Je ne suis pourtant pas un inconditionnel d'Edwy Plenel. Je ne lisais pas ses articles dans Le Monde. Le journalisme d'investigation ne m'intéressait pas. Tout comme je n'ai pas lu l'ouvrage « La face cachée du Monde » qui a mis en émoi la rédaction du journal.
Puis Plenel a quitté le Monde et le Monde des idées est devenu celui des hurlements en faveur de la ligne bleue des Vosges, le talent de Barrès en moins. Les pauvres sont devenus responsables de leur pauvreté et on enturbannait l'étranger de Jérusalem, cher à Charles Maurras, devenu, de nos jours, l'étranger de la plus menaçante et ignorée Afrique. J'ai cessé d'écouter l'émission télévisée. La France postcoloniale se rêve transformée en grosse Algérie française.

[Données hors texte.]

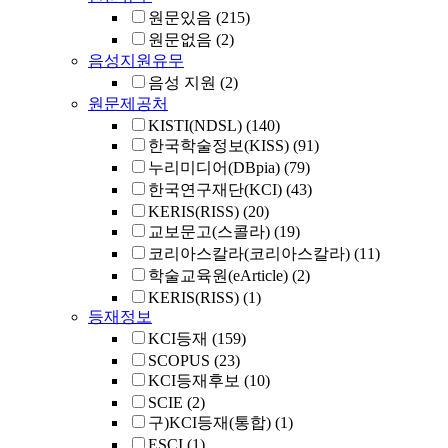
원문있음
(215)
원문없음
(2)
음성지원유무
음성 지원
(2)
원문제공처
KISTI(NDSL)
(140)
한국학술정보(KISS)
(91)
누리미디어(DBpia)
(79)
한국연구재단(KCI)
(43)
KERIS(RISS)
(20)
교보문고(스콜라)
(19)
코리아스칼라(코리아스칼라)
(11)
학술교육원(eArticle)
(2)
KERIS(RISS)
(1)
등재정보
KCI등재
(159)
SCOPUS
(23)
KCI등재후보
(10)
SCIE
(2)
구)KCI등재(통합)
(1)
ESCI
(1)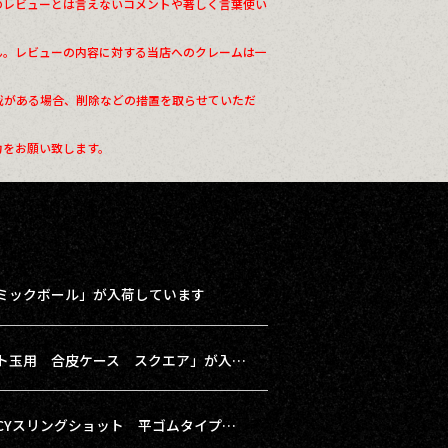
のレビューとは言えないコメントや著しく言葉使い
ん。レビューの内容に対する当店へのクレームは一
載がある場合、削除などの措置を取らせていただ
力をお願い致します。
ミックボール」が入荷しています
【再入荷】「磁石付き スリングショット玉用 合皮ケース スクエア」が入荷しました！
【pickup】本体がとてもコンパクトな「CYスリングショット 平ゴムタイプ サイト付き」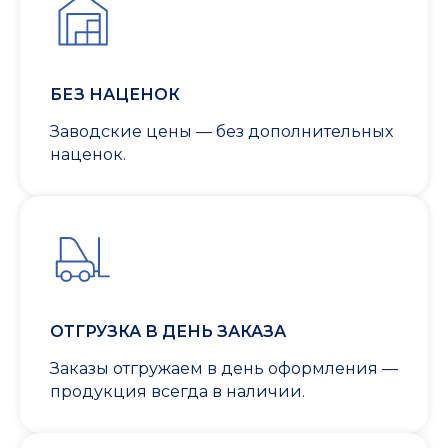
БЕЗ НАЦЕНОК
Заводские цены — без дополнительных
наценок.
ОТГРУЗКА В ДЕНЬ ЗАКАЗА
Заказы отгружаем в день оформления —
продукция всегда в наличии.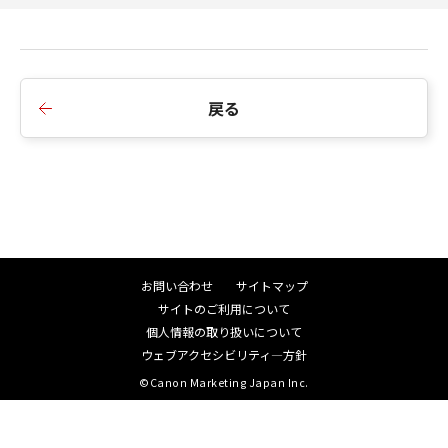
■Ver.1.00
1.新規リリース
戻る
お問い合わせ
サイトマップ
サイトのご利用について
個人情報の取り扱いについて
ウェブアクセシビリティ―方針
©Canon Marketing Japan Inc.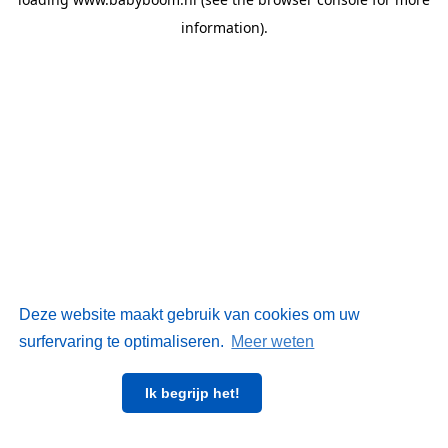
information)
.
Deze website maakt gebruik van cookies om uw
surfervaring te optimaliseren.
Meer weten
Ik begrijp het!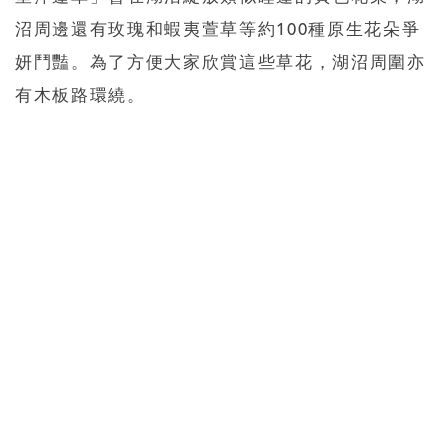
沼周邊還有玫瑰和蝦夷萱草等約100種原生花朵爭
妍鬥豔。為了方便大家欣賞這些草花，湖沼周圍亦
有木板路環繞。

Ce qui fait néanmoins le succès de ce journal, c'est l'absence de cohérence idéologique entre les articles. Chacun peut y faire son marché. L'exercice est intéressant ; on peut confronter ses opinions et son savoir avec ceux des autres.
Dans un autre domaine, Le Monde s'est peu intéressé aux politiques de développement initiées et appliquées par les pays pauvres. Dès 1965, Le Monde a pris partie pour le tiers-mondisme le plus brouillon et le plus corrompu. Il n'en est jamais sorti. En foi de quoi, il a méprisé les politiques d'ajustements structurels et les règles du consensus de Washington. Or celles-ci, appliquées, ont permis le succès de pays aussi divers que Taiwan, la Corée du sud, le Brésil ou la Chine. Un autre domaine, encore, celui du fait divers. Le Monde lui a donné ses lettres de noblesse. Certes, l'exercice n'est pas nouveau. Stendhal, parti d'un fait divers, a écrit Le Rouge et Le Noir. Mais le fait divers était aussi celui de la rubrique des chiens écrasés. J'étais trop jeune pour suivre le procès de Gaston Dominici raconté par Jean Giono dans Le Figaro, je crois, en 1954. Mais le crime du curé d'Uruffe, procès suivi par Bertrand Poirot-Delpech en 1958 ou encore le procès du réseau Jeanson en 1960 décrit par Jean-marc Théolleyre sous le titre de « Les porteurs de valises face à leur conscience » sont de la grande littérature. Je remarque qu'à ce jour, les procès suivis font aussi partie de cette grande littérature. La culture, enfin. J'ai toujours lu avec application les pages que le journal consacre au théâtre, au cinéma, à l'opéra, aux musées, aux expositions. Il ne s'agit pas de s'y rendre, cela est impossible quand on habite Casablanca. Mais la lecture de ces pages favorise la rencontre livresque des pièces de théâtre et les dvd permettent de connaître les œuvres produites par l'opéra ou le cinéma. On s'accroche à la culture comme on peut. L'avenir dira ce que le Monde deviendra. Le journal peut-il se permettre le luxe de l'indépendance tout en s'inclinant devant les tristes contraintes de la gestion d'une entreprise ? Pour être saine, une gestion demande des compromis avec les petites humiliations, les petites lâchetés, les profits inavouables. En ces temps de mondialisation, les entreprises ont une espérance de vie limitée. Et si la méthode de recapitalisation du journal réussit, les lecteurs devront un grand merci aux capitalistes mécènes qui se sont engagés dans un pari très risqué. Car, pour le lecteur, Le Monde est une drogue. En définitive, Le Monde est au service de la France ; il présente, de la France, un visage agréable, dans le droit fil du discours de Rivarol sur l'universalité de la langue française.